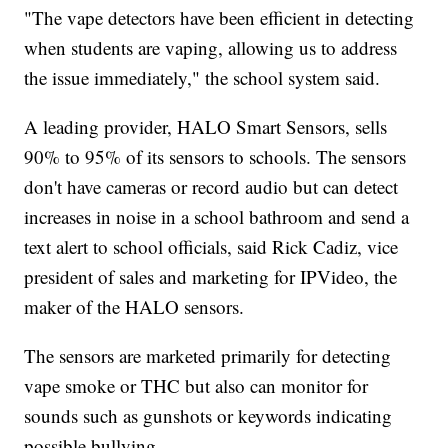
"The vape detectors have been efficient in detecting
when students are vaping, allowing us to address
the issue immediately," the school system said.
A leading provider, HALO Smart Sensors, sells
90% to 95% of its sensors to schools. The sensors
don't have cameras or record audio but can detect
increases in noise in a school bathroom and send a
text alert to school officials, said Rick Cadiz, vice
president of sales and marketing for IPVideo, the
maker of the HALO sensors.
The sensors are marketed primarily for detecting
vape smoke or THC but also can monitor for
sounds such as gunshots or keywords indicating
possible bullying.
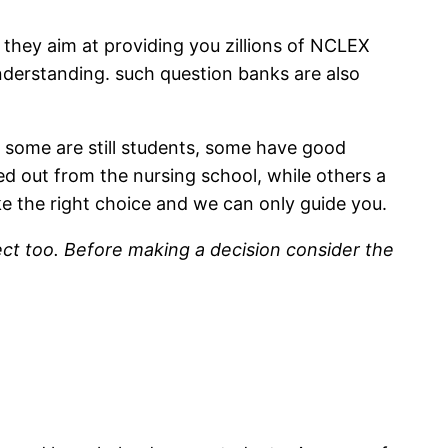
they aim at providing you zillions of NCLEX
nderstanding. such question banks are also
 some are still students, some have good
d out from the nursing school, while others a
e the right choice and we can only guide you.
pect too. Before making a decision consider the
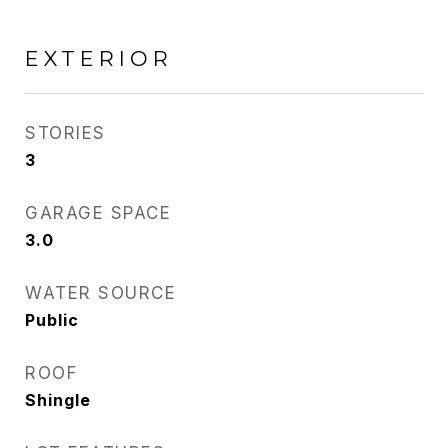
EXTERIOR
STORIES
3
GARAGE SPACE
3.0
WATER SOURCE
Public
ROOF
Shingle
--------------------
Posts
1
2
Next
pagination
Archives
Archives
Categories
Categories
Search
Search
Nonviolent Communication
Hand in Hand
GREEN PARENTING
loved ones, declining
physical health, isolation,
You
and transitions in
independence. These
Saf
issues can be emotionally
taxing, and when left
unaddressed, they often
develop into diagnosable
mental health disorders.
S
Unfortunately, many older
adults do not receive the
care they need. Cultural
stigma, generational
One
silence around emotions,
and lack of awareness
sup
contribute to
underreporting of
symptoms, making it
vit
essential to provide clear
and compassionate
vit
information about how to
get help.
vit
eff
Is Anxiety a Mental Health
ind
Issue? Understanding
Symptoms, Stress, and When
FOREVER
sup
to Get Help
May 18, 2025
--------------------
* [Task item]:
In the data above, count the lines where the word "have" appears; reply with the number only.

* [Task result]:
3